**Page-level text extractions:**

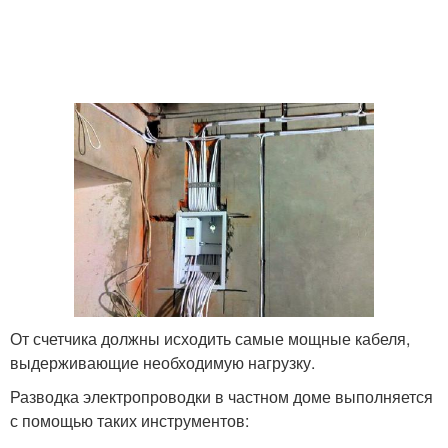
От счетчика должны исходить самые мощные кабеля,
выдерживающие необходимую нагрузку.
Разводка электропроводки в частном доме выполняется
с помощью таких инструментов:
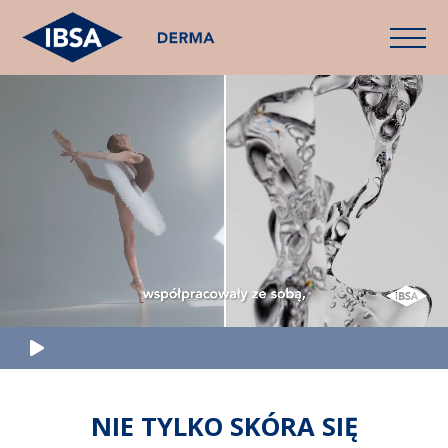
NIE TYLKO SKÓRA SIĘ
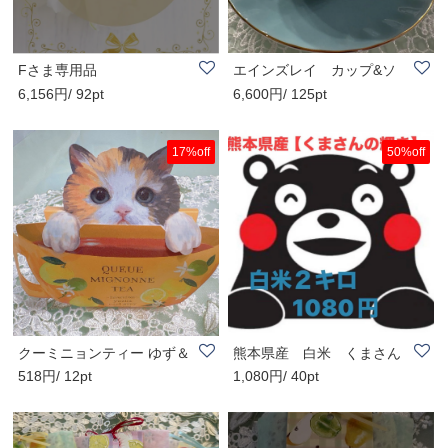
Fさま専用品
エインズレイ カップ&ソ
6,156円/ 92pt
6,600円/ 125pt
−サ−
17%off
50%off
クーミニョンティー ゆず＆
熊本県産 白米 くまさん
518円/ 12pt
1,080円/ 40pt
アールグレイ
の輝き（２キロ）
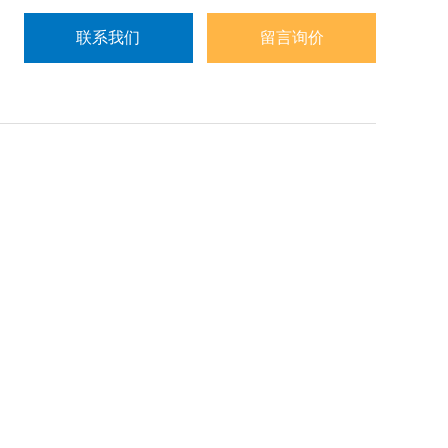
联系我们
留言询价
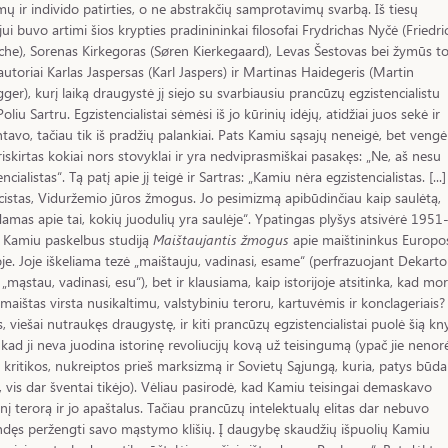
mų ir individo patirties, o ne abstrakčių samprotavimų svarbą. Iš tiesų
jui buvo artimi šios krypties pradinininkai filosofai Frydrichas Nyčė (Friedri
che), Sorenas Kirkegoras (Søren Kierkegaard), Levas Šestovas bei žymūs t
utoriai Karlas Jaspersas (Karl Jaspers) ir Martinas Haidegeris (Martin
ger), kurį laiką draugystė jį siejo su svarbiausiu prancūzų egzistencialistu
liu Sartru. Egzistencialistai sėmėsi iš jo kūrinių idėjų, atidžiai juos sekė ir
avo, tačiau tik iš pradžių palankiai. Pats Kamiu sąsajų neneigė, bet vengė
riskirtas kokiai nors stovyklai ir yra nedviprasmiškai pasakęs: „Ne, aš nesu
ncialistas“. Tą patį apie jį teigė ir Sartras: „Kamiu nėra egzistencialistas. [...] 
icistas, Viduržemio jūros žmogus. Jo pesimizmą apibūdinčiau kaip saulėtą,
amas apie tai, kokių juodulių yra saulėje“. Ypatingas plyšys atsivėrė 1951
s, Kamiu paskelbus studiją
Maištaujantis žmogus
apie maištininkus Europo
joje. Joje iškeliama tezė „maištauju, vadinasi, esame“ (perfrazuojant Dekarto
į „mąstau, vadinasi, esu“), bet ir klausiama, kaip istorijoje atsitinka, kad mor
 maištas virsta nusikaltimu, valstybiniu teroru, kartuvėmis ir konclageriais?
s, viešai nutraukęs draugystę, ir kiti prancūzų egzistencialistai puolė šią k
, kad ji neva juodina istorinę revoliucijų kovą už teisingumą (ypač jie nenor
i kritikos, nukreiptos prieš marksizmą ir Sovietų Sąjungą, kuria, patys būd
ji, vis dar šventai tikėjo). Vėliau pasirodė, kad Kamiu teisingai demaskavo
inį terorą ir jo apaštalus. Tačiau prancūzų intelektualų elitas dar nebuvo
dęs peržengti savo mąstymo klišių. Į daugybę skaudžių išpuolių Kamiu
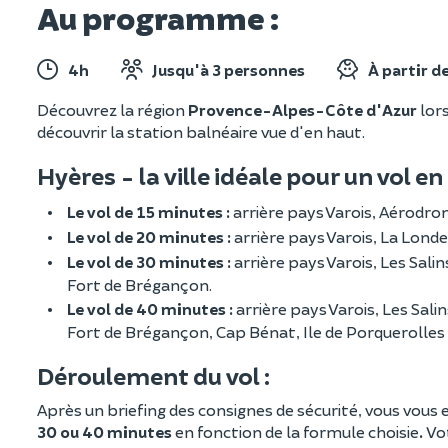
Au programme :
4h
Jusqu'à 3 personnes
À partir d
Découvrez la région
Provence-Alpes-Côte d'Azur
lor
découvrir la station balnéaire vue d'en haut.
Hyères - la ville idéale pour un vol e
Le vol de 15 minutes :
arrière pays Varois, Aérodro
Le vol de 20 minutes :
arrière pays Varois, La Lond
Le vol de 30 minutes :
arrière pays Varois, Les Sal
Fort de Brégançon.
Le vol de 40 minutes :
arrière pays Varois, Les Sal
Fort de Brégançon, Cap Bénat, Ile de Porquerolles e
Déroulement du vol :
Après un briefing des consignes de sécurité, vous vous 
30 ou 40 minutes
en fonction de la formule choisie
.
Vo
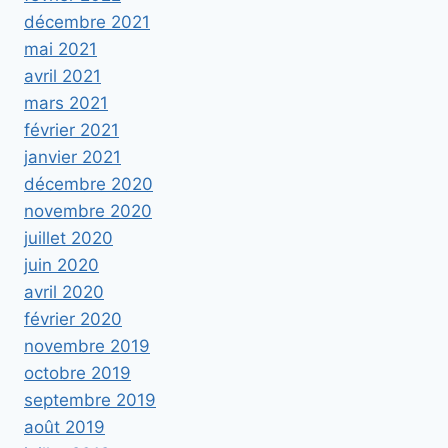
décembre 2021
mai 2021
avril 2021
mars 2021
février 2021
janvier 2021
décembre 2020
novembre 2020
juillet 2020
juin 2020
avril 2020
février 2020
novembre 2019
octobre 2019
septembre 2019
août 2019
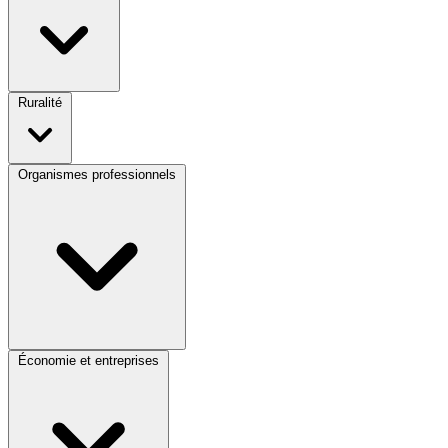
Ruralité
Organismes professionnels
Économie et entreprises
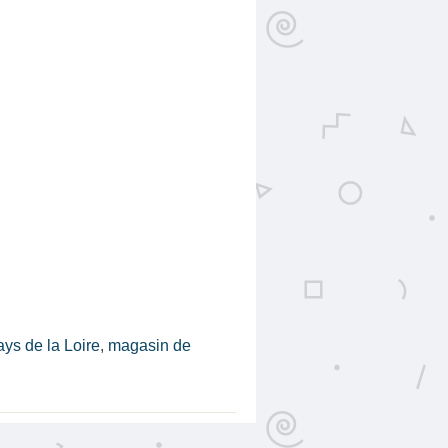
ys de la Loire
,
magasin de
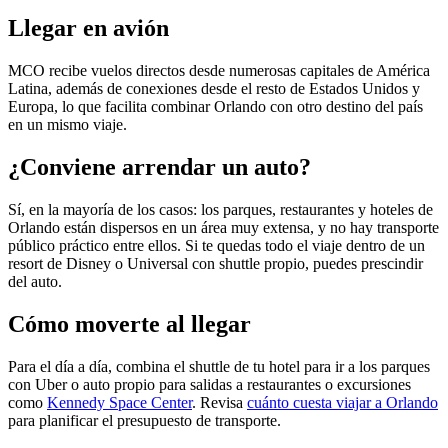
Llegar en avión
MCO recibe vuelos directos desde numerosas capitales de América
Latina, además de conexiones desde el resto de Estados Unidos y
Europa, lo que facilita combinar Orlando con otro destino del país
en un mismo viaje.
¿Conviene arrendar un auto?
Sí, en la mayoría de los casos: los parques, restaurantes y hoteles de
Orlando están dispersos en un área muy extensa, y no hay transporte
público práctico entre ellos. Si te quedas todo el viaje dentro de un
resort de Disney o Universal con shuttle propio, puedes prescindir
del auto.
Cómo moverte al llegar
Para el día a día, combina el shuttle de tu hotel para ir a los parques
con Uber o auto propio para salidas a restaurantes o excursiones
como
Kennedy Space Center
. Revisa
cuánto cuesta viajar a Orlando
para planificar el presupuesto de transporte.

**Task directions:** Once the line with "décembre 2020" is found above, transcribe each line from it through the line with "público práctico entre", exactly, and omit the pictures.

**Exercise response:**
décembre 2020
novembre 2020
juillet 2020
juin 2020
avril 2020
février 2020
novembre 2019
octobre 2019
septembre 2019
août 2019
Ruralité
Organismes professionnels
Économie et entreprises
ys de la Loire
,
magasin de
Llegar en avión
MCO recibe vuelos directos desde numerosas capitales de América
Latina, además de conexiones desde el resto de Estados Unidos y
Europa, lo que facilita combinar Orlando con otro destino del país
en un mismo viaje.
¿Conviene arrendar un auto?
Sí, en la mayoría de los casos: los parques, restaurantes y hoteles de
Orlando están dispersos en un área muy extensa, y no hay transporte
público práctico entre ellos. Si te quedas todo el viaje dentro de un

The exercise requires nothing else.